Friday, July 23, 2010

Fleecing the Flock - A Small Town American Tradition - Ends Badly for Public Officials



BP
Residents of Calif. town astonished by salaries of local officials

Jul 23 2010

This article was liberally plagiarized, distorted and re-written by an anonymous, unaffiliated writer believed to reside in a Buddhist monastery in Nepal.


A resident of Bell, Calif,. holds up a placard calling for the ouster of city officials during a special city council meeting, Thursday, July 22,...

Photo/Chris Pizzello

A resident of Bell, Calif, holds up a placard calling for the ouster of city officials during a special city council meeting, Thursday, July 22, 2010, in Bell, Calif.. Bell, located near Los Angeles, is noted for nothing. Council members emerged from an hours-long closed session at midnight Friday and announced that they'd accepted the resignations of Chief Administrative Officer Robert Rizzo, Assistant City Manager Angela Spaccia and Police Chief Randy Adams. Rizzo was the highest paid at $787,637 a year _ nearly twice the pay of President Barack Obama _ for overseeing one of the poorest towns in Los Angeles County, with a total population of 41,000. Spaccia makes $376,288 a year and Adams earns $457,000, 50 percent more than Los Angeles Police Chief Charlie Beck.

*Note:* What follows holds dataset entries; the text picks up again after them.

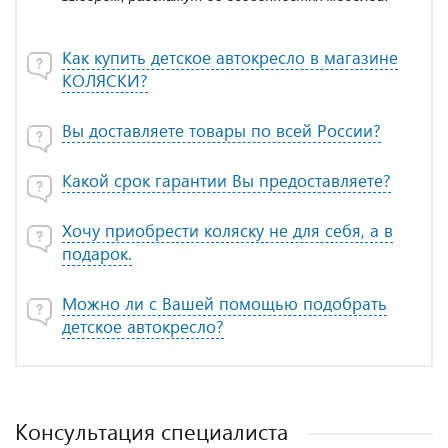
Как купить детское автокресло в магазине
КОЛЯСКИ?
Вы доставляете товары по всей России?
Какой срок гарантии Вы предоставляете?
Хочу приобрести коляску не для себя, а в
подарок.
Можно ли с Вашей помощью подобрать
детское автокресло?
Консультация специалиста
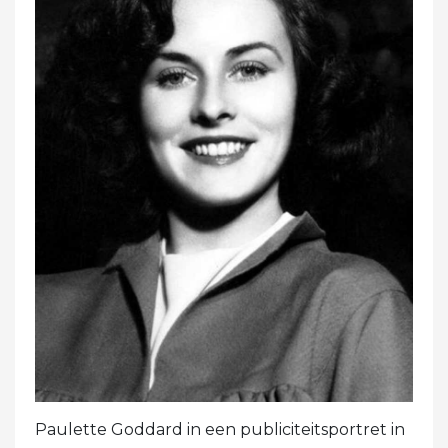
Paulette Goddard in een publiciteitsportret in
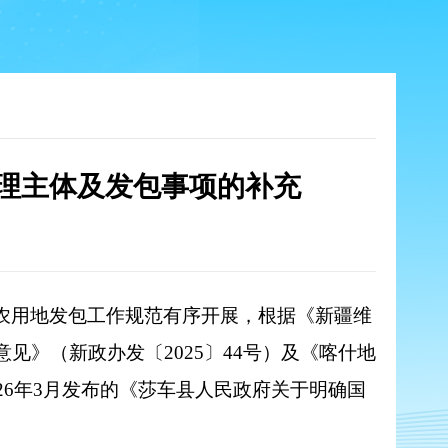
理主体及发包事项的补充
农用地发包工作规范有序开展，根据《新疆维
》（新政办发〔2025〕44号）及《喀什地
26年3月发布的《莎车县人民政府关于明确国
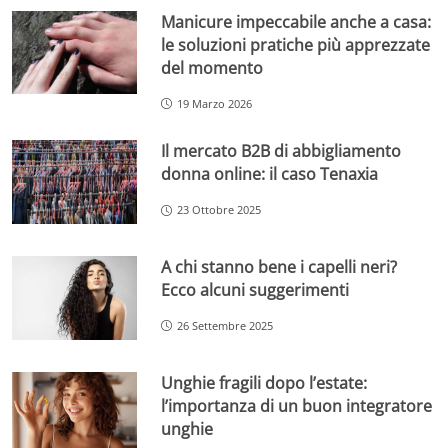
Manicure impeccabile anche a casa:
le soluzioni pratiche più apprezzate
del momento
19 Marzo 2026
Il mercato B2B di abbigliamento
donna online: il caso Tenaxia
23 Ottobre 2025
A chi stanno bene i capelli neri?
Ecco alcuni suggerimenti
26 Settembre 2025
Unghie fragili dopo l’estate:
l’importanza di un buon integratore
unghie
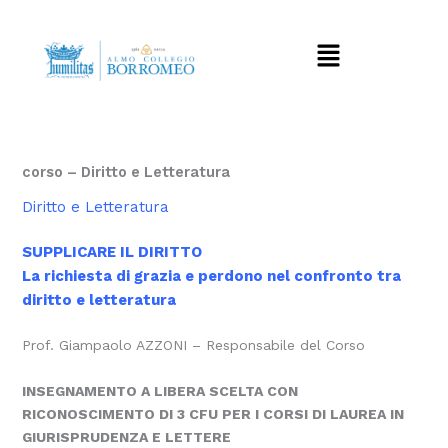
Vai
al
Menu
contenuto
corso – Diritto e Letteratura
Diritto e Letteratura
SUPPLICARE IL DIRITTO
La richiesta di grazia e perdono nel confronto tra
diritto e letteratura
Prof. Giampaolo AZZONI – Responsabile del Corso
INSEGNAMENTO A LIBERA SCELTA CON
RICONOSCIMENTO DI 3 CFU PER I CORSI DI LAUREA IN
GIURISPRUDENZA E LETTERE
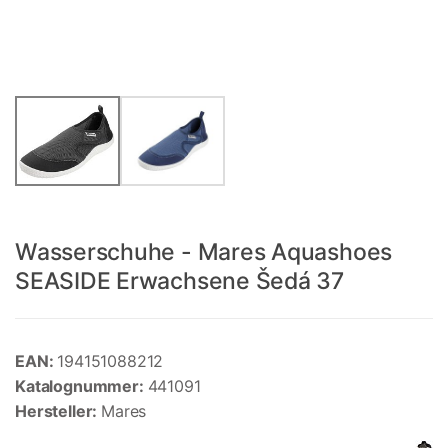
Wasserschuhe - Mares Aquashoes
SEASIDE Erwachsene Šedá 37
EAN:
194151088212
Katalognummer:
441091
Hersteller:
Mares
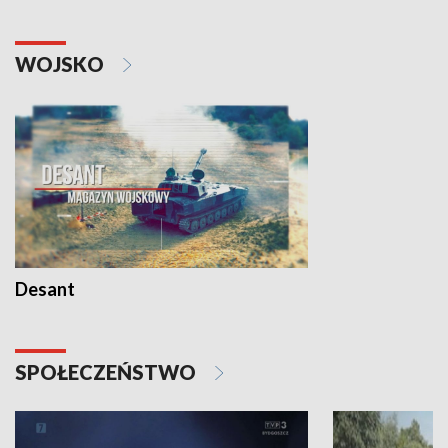
WOJSKO
Desant
SPOŁECZEŃSTWO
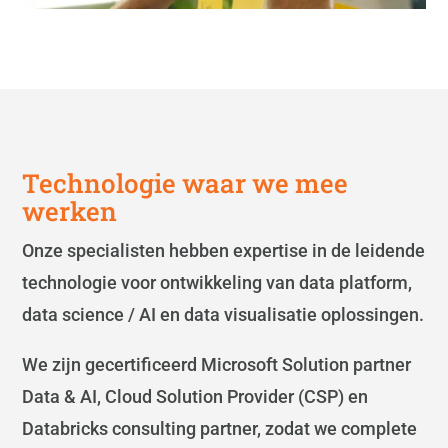
Technologie waar we mee
werken
Onze specialisten hebben expertise in de leidende
technologie voor ontwikkeling van data platform,
data science / AI en data visualisatie oplossingen.
We zijn gecertificeerd Microsoft Solution partner
Data & AI, Cloud Solution Provider (CSP) en
Databricks consulting partner, zodat we complete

Patrol officers in Bell with 3 years experience, earn $23,340 a year, only 20 times less than the chief.

Defending the salaries as essential to the maintenance of a clean, secure California city, Rizzo told reporters the town's salaries for top administrators were in line with the compensation of other key administrators in other sectors of the economy, such as investment banking, space research, securities risk assessment, atomic laboratories and the proposed Yucca Mountain national depositary for radioactive wastes.

In comparison, the part-time town council members accepting the resignations of the top administrators, averaged only about $100,000 each plus travel allowances, a car allowance and per diem for days when the council meets. One councilman, confronted by the angry taxpayers, attempted to justify the high salaries paid to the administrators and council members by comparing them to top officials in comparable municipalities such as Pittsburgh, Miami, Seattle and.... He was savagely beaten with a metal fence post wielded by a burly construction worker and was reported to be in critical condition at a local Doc-in-a-Box, the only medical facility in the town.

Local police officers were unable to identify anyone who had witnessed the attack on the councilman and said the case had to be closed for lack of evidence.